Assignment 2
For Stat 231 - Summer 2022 - U of Waterloo
Due on Thursday June 9th at 11:59pm EDT.
You will submit answers/results from R in the Crowdmark pdf submission. The final results should be typed within the written responses and images inserted. Your assignment submission must be typed and submitted as a pdf. There are no exceptions. Any submitted answer which is not typed will not be marked and given a mark of zero. Further, all written answers must be in full sentences.
Written answers which are not in full sentences will receive a deduction of 50% of the marks in that question part. Additionally, all plots should have titles and axes labelled appropriately to receive full marks. The feedback you receive will be focused on your R output and interpretations, not the detailed code itself. Thus, no R code should be included in your pdf solution file.

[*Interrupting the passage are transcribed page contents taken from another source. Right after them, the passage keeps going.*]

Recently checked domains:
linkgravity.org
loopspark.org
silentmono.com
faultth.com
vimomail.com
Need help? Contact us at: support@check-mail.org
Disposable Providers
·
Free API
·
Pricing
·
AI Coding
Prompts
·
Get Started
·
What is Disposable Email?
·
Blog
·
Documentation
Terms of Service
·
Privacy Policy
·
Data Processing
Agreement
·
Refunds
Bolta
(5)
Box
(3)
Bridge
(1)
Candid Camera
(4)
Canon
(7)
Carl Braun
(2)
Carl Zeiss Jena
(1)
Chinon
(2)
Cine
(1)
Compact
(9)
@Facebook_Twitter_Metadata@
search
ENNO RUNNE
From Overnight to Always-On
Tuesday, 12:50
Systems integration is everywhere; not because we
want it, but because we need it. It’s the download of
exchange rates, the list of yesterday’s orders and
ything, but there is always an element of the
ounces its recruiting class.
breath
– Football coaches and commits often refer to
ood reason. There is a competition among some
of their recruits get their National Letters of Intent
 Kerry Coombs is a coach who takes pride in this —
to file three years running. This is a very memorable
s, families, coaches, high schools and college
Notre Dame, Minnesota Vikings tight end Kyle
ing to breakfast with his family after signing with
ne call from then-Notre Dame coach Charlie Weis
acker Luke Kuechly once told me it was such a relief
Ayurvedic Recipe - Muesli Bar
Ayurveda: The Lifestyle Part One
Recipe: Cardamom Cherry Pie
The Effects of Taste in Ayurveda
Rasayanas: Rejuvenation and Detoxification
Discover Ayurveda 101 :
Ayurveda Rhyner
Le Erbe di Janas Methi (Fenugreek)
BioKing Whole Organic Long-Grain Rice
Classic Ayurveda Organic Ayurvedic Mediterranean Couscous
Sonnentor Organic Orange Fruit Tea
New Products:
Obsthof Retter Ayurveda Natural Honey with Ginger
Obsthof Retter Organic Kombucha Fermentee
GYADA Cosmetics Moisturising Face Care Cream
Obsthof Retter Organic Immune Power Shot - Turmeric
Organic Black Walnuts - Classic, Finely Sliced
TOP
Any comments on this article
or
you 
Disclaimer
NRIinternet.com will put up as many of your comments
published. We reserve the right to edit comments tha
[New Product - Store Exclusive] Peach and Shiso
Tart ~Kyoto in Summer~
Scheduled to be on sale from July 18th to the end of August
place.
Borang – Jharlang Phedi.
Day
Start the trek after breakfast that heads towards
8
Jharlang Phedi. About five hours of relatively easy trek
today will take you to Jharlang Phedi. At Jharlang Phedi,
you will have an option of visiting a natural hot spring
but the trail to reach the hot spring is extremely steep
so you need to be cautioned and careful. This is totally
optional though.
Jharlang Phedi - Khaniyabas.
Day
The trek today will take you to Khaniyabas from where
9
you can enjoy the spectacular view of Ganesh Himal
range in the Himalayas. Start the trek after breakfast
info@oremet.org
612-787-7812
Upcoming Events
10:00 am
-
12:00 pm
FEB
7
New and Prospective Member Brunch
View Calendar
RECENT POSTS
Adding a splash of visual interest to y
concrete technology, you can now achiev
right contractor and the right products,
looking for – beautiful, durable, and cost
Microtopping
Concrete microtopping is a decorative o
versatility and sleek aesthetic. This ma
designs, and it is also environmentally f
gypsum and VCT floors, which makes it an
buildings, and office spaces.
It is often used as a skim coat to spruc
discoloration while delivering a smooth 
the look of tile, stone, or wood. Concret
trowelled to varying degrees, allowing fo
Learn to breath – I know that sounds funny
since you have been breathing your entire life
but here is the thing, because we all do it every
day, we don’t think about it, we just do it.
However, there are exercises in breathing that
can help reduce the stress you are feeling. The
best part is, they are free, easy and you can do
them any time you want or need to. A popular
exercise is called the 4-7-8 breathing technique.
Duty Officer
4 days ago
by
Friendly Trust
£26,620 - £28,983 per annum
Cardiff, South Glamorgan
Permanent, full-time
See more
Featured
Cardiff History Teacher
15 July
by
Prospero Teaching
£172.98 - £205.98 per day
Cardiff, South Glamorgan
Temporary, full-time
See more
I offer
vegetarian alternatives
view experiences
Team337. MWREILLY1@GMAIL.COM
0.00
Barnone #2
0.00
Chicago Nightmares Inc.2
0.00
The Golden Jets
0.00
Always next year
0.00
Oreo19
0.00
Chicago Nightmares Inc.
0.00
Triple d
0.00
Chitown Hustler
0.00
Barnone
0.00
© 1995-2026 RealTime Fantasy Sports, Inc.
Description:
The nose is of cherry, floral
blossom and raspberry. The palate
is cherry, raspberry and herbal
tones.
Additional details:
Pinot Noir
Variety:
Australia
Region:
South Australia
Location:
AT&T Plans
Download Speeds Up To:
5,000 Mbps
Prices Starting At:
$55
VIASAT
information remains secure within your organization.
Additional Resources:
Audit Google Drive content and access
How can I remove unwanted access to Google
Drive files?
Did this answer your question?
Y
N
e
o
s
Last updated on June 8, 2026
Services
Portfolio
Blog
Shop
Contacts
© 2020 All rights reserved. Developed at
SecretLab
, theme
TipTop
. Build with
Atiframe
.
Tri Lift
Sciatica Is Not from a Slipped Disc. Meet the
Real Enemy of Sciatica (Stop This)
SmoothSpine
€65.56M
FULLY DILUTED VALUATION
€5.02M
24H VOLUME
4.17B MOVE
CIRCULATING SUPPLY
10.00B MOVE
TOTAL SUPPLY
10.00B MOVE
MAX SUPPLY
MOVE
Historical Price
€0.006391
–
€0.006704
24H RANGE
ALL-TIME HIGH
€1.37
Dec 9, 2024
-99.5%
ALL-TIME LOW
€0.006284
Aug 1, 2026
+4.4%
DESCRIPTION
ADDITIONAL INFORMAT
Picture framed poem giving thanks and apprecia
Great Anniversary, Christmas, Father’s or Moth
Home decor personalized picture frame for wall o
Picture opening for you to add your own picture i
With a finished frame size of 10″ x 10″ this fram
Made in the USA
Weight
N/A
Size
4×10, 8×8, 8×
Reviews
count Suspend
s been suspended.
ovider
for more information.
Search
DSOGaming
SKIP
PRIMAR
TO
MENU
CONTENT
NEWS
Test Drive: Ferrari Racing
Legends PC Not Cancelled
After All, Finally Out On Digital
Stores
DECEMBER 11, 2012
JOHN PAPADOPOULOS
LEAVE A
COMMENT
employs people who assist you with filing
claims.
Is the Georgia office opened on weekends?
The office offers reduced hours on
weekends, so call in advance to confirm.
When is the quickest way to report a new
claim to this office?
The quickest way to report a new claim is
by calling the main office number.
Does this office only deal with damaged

Q1 Maximum likelihood estimation
(14 marks total)
This question pertains to the mobile games data set variable rare_gems.
For parts a, b, and c, specify the estimator as a function of the observations y and parameter θ, and give the estimated values for θ1 , θ2 , θ3 from the data calculated from R.
a) (2 marks) Apply a Poisson(θ1) distribution to rare_gems. Find the MLE θ1.
b) (2 marks) Apply a Binomial(n=12, θ2) distribution to rare_gems. Find the MLE θ2.
c) (2 marks) Apply a Binomial(n=24, θ3) distribution to rare_gems. Find the MLE θ3.
For parts d, e, and f, show your work instead of just giving the R output. That is, write out the log-likelihood function in terms of θ and observations y. Make sure to include the constants because we are comparing between different distributions.
d) (2 marks) Find the log-likelihood of the rare_gems data given the Poisson(θ1) distribution.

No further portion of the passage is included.